Tesseract OCR Preprocessing/Text Extraction

codecog2578 · November 3, 2023

Good Morning,

I'm hoping that someone with more experience using Tesseract can assist me with some challenges I'm facing. I'm new to AutoIt and OCRs in general but I'm a programmer by trade so I'm not new to the concepts used, generally speaking. My current issue I'm facing is that I'm really struggling to get accurate text extraction out of a program that I'm working on building automation for. I'm locked to this AutoIt/OCR approach for a variety of boring reasons that aren't really relevant here.

Here is my current code - it's currently messy as I've been experimenting with a variety of approaches but this should shed some insight into what I've attempted thus far. Also sorry for the formatting, it went super wonky when I pasted it in here.

#include <WinAPIProc.au3>
#include <WinAPIRes.au3>
#include <WinAPISys.au3>
#include <Array.au3>
#include <StringConstants.au3>
#include <ScreenCapture.au3>
#include <GDIPlus.au3>

Global $oAutoIt = ObjCreate("AutoItX3.Control")
Global $titleToFind = "C:\Windows\system32\cmd.exe"
Global $outputFile = @ScriptDir & "\output.txt"
Global $tesseractPath = "C:\Program Files\Tesseract-OCR\tesseract.exe"
Global $errorLogFile = @ScriptDir & "\error_log.txt"
Global $screenshotPath = @ScriptDir & "\screenshot.png"

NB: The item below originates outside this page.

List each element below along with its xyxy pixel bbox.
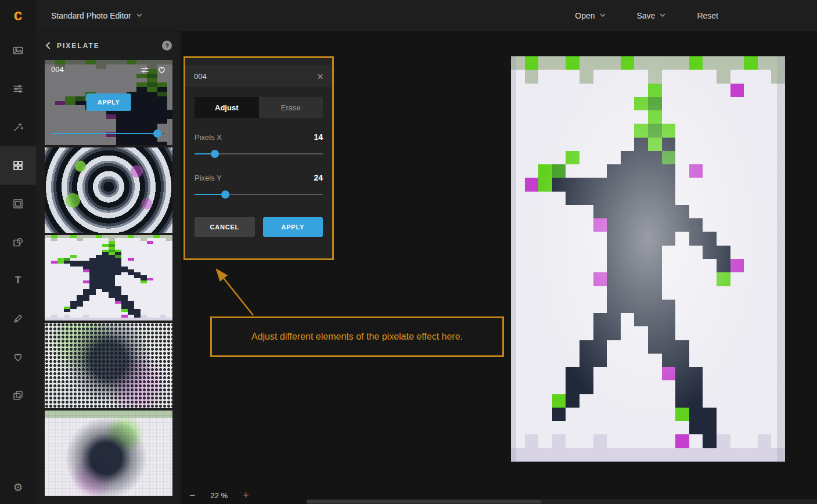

Func ConvertToGrayscale($inputFilePath, $outputFilePath)
    _GDIPlus_Startup()
    Local $hBitmap = _GDIPlus_BitmapCreateFromFile($inputFilePath)
    
    If @error Then
        _GDIPlus_Shutdown()
        Return False
    EndIf

    Local $hImageAttributes = _GDIPlus_ImageAttributesCreate()
    Local $tColorMatrix = _GDIPlus_ColorMatrixCreateGrayScale()
    
    _GDIPlus_ImageAttributesSetColorMatrix($hImageAttributes, 0, True, $tColorMatrix)

    Local $iWidth = _GDIPlus_ImageGetWidth($hBitmap)
    Local $iHeight = _GDIPlus_ImageGetHeight($hBitmap)
    Local $hBitmapGray = _GDIPlus_BitmapCreateFromScan0($iWidth, $iHeight)
    Local $hGraphic = _GDIPlus_ImageGetGraphicsContext($hBitmapGray)

    _GDIPlus_GraphicsDrawImageRectRect($hGraphic, $hBitmap, 0, 0, $iWidth, $iHeight, 0, 0, $iWidth, $iHeight, $hImageAttributes)
    _GDIPlus_ImageSaveToFile($hBitmapGray, $outputFilePath)
    
    _GDIPlus_BitmapDispose($hBitmap)
    _GDIPlus_BitmapDispose($hBitmapGray)
    _GDIPlus_GraphicsDispose($hGraphic)
    _GDIPlus_ImageAttributesDispose($hImageAttributes)
    _GDIPlus_Shutdown()
    Return True
EndFunc

Func BinarizeImage($inputFilePath, $outputFilePath)
    _GDIPlus_Startup()
    
    Local $dpi = 300
    Local $hBitmap = _GDIPlus_BitmapCreateFromFile($inputFilePath)
    
    If @error Then
        _GDIPlus_Shutdown()
        Return False
    EndIf
    
    Local $iWidth = _GDIPlus_ImageGetWidth($hBitmap)
    Local $iHeight = _GDIPlus_ImageGetHeight($hBitmap)
    _GDIPlus_BitmapSetResolution($hBitmap, $dpi, $dpi) 
    
    Local $hGraphic = _GDIPlus_ImageGetGraphicsContext($hBitmap)
    Local $hBitmapBW = _GDIPlus_BitmapCreateFromScan0($iWidth, $iHeight)
    Local $hGraphicBW = _GDIPlus_ImageGetGraphicsContext($hBitmapBW)
    
    _GDIPlus_GraphicsDrawImageRectRect($hGraphicBW, $hBitmap, 0, 0, $iWidth, $iHeight, 0, 0, $iWidth, $iHeight)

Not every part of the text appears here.